Go through the entries below and tally the lines holding "música"; please reply with the number only.

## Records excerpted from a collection
##############################
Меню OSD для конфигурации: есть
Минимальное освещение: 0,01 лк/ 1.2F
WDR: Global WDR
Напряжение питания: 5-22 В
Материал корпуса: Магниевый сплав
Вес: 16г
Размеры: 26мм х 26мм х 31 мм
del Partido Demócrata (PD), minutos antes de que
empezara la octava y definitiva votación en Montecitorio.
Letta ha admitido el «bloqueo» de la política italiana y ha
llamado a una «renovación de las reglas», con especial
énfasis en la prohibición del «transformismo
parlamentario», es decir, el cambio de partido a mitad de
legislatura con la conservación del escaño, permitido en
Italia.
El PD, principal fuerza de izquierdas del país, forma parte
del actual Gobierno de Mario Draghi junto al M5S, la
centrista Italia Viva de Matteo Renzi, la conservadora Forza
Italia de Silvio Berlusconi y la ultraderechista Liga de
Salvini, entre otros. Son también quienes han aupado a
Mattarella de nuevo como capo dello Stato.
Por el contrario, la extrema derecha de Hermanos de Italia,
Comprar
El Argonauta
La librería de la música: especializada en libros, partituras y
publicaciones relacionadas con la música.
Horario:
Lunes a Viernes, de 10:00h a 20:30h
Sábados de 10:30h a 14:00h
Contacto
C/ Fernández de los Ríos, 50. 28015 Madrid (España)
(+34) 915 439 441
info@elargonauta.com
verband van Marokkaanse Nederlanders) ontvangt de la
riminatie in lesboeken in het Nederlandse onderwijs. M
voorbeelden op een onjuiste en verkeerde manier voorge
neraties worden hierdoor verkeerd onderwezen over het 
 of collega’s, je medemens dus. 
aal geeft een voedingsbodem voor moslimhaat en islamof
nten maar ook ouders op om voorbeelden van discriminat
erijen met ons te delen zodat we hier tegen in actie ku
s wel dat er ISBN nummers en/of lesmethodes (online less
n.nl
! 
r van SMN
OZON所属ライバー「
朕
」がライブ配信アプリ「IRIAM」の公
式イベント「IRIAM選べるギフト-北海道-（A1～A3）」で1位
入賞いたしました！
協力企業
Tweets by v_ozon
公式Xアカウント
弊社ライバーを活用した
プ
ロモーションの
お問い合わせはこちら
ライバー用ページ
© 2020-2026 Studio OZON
##############################
## TASK ANSWER
2